Stand By Your Van

Review by Lyle Brennan | 19 Aug 2009

A sugar rush of excitement sweeps the room; there’s a gleaming pick-up truck centre-stage, and the last of 12 desperate contestants left touching it will drive it home. It’s theatre, of course, but as the actors scramble through the aisles, something strange happens to the audience. Suddenly they’re mesmerised by the gaudy consumerism of it all, clapping and whooping as if brainwashed by too many evenings spent watching The Generation Game. Despite the host’s denials, this is panto for adults – switch fairytales for game shows and the comparison rings true.

As a reality TV satire, it’s highly observant – writer Anna Reynolds clearly spent many a sunrise nodding off to live Big Brother broadcasts. Cliques, conspiracies and romances emerge within hours, and those tiresome ‘in it to win it’ clichés are everywhere: accurate, then, if not clever.

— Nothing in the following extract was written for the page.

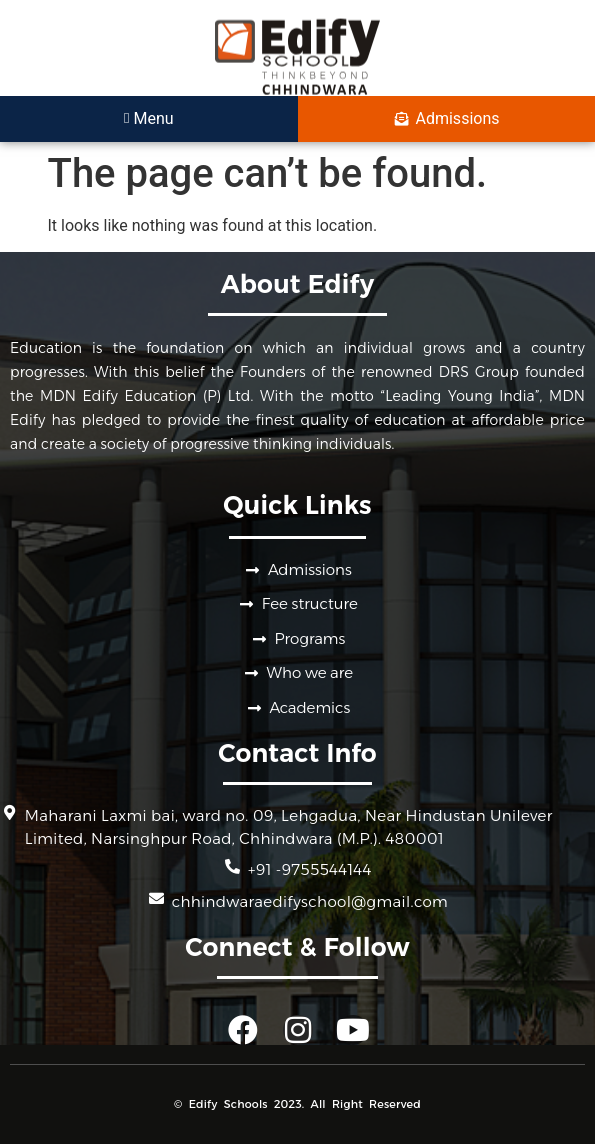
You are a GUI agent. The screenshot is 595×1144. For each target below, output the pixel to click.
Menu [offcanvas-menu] (149, 118)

A bloated ensemble cast jostles for attention, leaving characters confined to the one joke for which they were created (ditzy blonde, gormless Welshman, doddery OAP, etc.). The strongest, your host, Phil ‘the Lip’, is Chris Tarrant, Jeremy Kyle and Satan in equal parts, and when he asks which contestant the audience is rooting for, it’s clear nobody’s thought to decide.

Due to a cripplingly restrictive format — one room, 13 characters — the ideas run dry. The solution is uninventive: ditch the flimsiest characters and tack a past onto those who reach the big anticlimax. In essence, it’s a slasher movie in which all the victims are disposable and the action’s confined to a 15-foot radius, but there’s something about its inevitability that keeps you riveted nonetheless.